PROBLEM:
Copy each line of the data below in which the word "carport" can be found.
[RECORDS FOR PROCESSING]
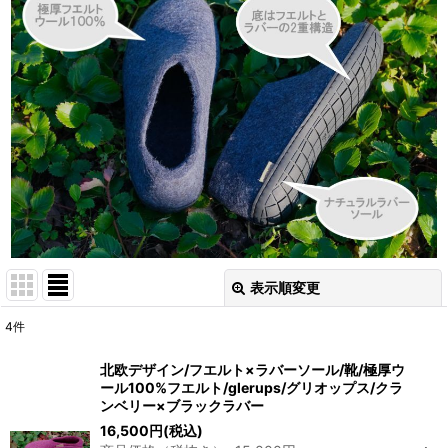
表示順変更
閉じる
4
件
表示数
:
北欧デザイン/フエルト×ラバーソール/靴/極厚ウ
ール100%フエルト/glerups/グリオップス/クラ
並び順
:
ンベリー×ブラックラバー
16,500
円
(税込)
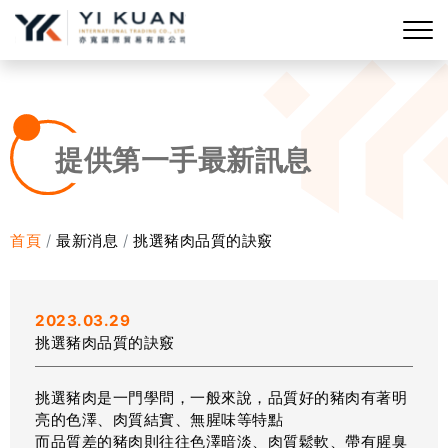
提供第一手最新訊息
首頁
最新消息
挑選豬肉品質的訣竅
2023.03.29
挑選豬肉品質的訣竅
挑選豬肉是一門學問，一般來說，品質好的豬肉有著明
亮的色澤、肉質結實、無腥味等特點
而品質差的豬肉則往往色澤暗淡、肉質鬆軟、帶有腥臭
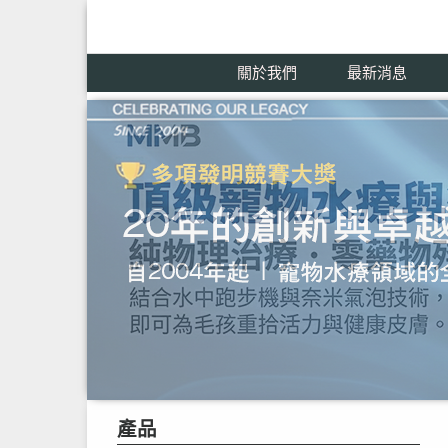
關於我們
最新消息
產品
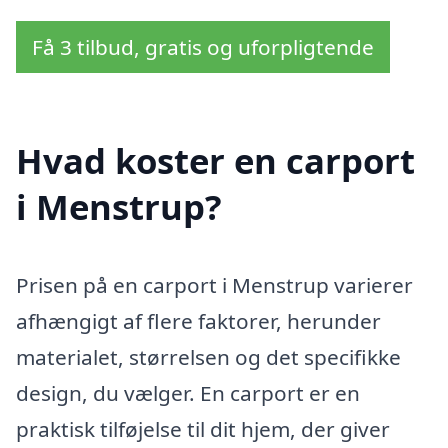
Få 3 tilbud, gratis og uforpligtende
Hvad koster en carport
i Menstrup?
Prisen på en carport i Menstrup varierer
afhængigt af flere faktorer, herunder
materialet, størrelsen og det specifikke
design, du vælger. En carport er en
praktisk tilføjelse til dit hjem, der giver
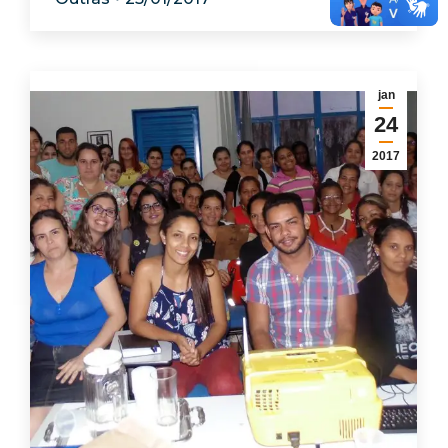
jan
24
2017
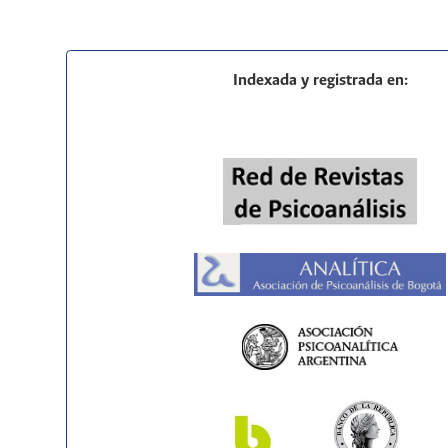
Indexada y registrada en:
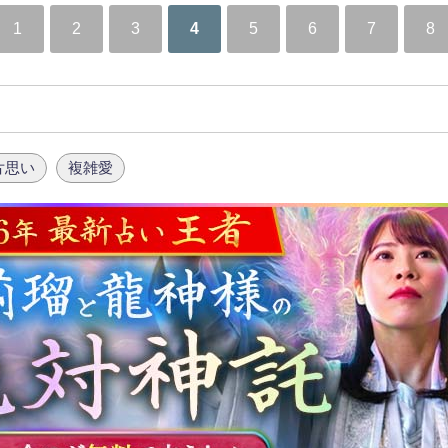
1
2
3
4
5
6
7
8
片思い
複雑愛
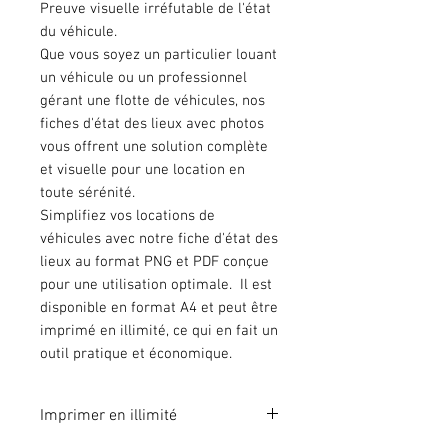
Preuve visuelle irréfutable de l'état
du véhicule.
Que vous soyez un particulier louant
un véhicule ou un professionnel
gérant une flotte de véhicules, nos
fiches d'état des lieux avec photos
vous offrent une solution complète
et visuelle pour une location en
toute sérénité.
Simplifiez vos locations de
véhicules avec notre fiche d'état des
lieux au format PNG et PDF conçue
pour une utilisation optimale. Il est
disponible en format A4 et peut être
imprimé en illimité, ce qui en fait un
outil pratique et économique.
Imprimer en illimité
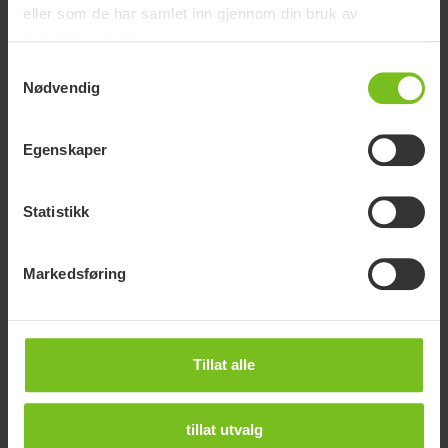
eller som de har samlet inn gjennom din bruk av
Varianter
tjenestene deres.
Samtykkevalg
Nødvendig
HMS art.
Kompatibel
Artikkelnummer
nr.
med
Egenskaper
Clean, Swift Mobil
Kroppsstøtte
80209509
187649
2
Statistikk
Markedsføring
Dokumenter
Nedlasting av brukermanualer er kun ment for hensiktsmessige
Tillat alle
formål. De aktuelle produktene kan endres uten forvarsel, og leserens
skjønn anbefales for å sikre samsvar mellom produktversjon og
artikkelnummer mot riktig oversettelse i brukermanualen.
tillat utvalg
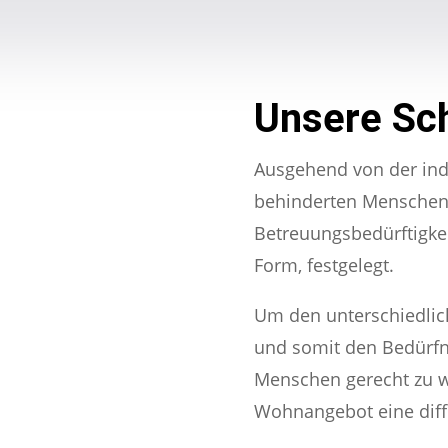
Unsere Sc
Ausgehend von der indi
behinderten Menschen 
Betreuungsbedürftigkei
Form, festgelegt.
Um den unterschiedlic
und somit den Bedürfni
Menschen gerecht zu we
Wohnangebot eine diff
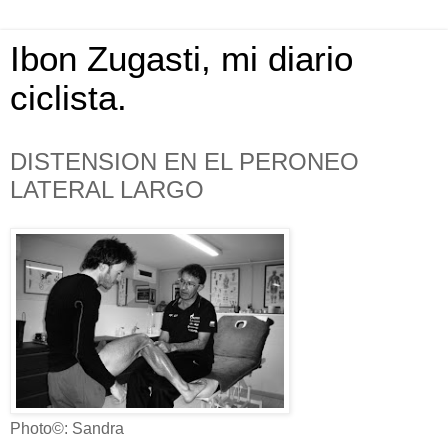
Ibon Zugasti, mi diario
ciclista.
DISTENSION EN EL PERONEO
LATERAL LARGO
Photo©: Sandra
[/RECORDS FOR PROCESSING]
REPLY TO THE TASK:
Hvad koster en carport
Prisen på en carport i Menstrup varierer
design, du vælger. En carport er en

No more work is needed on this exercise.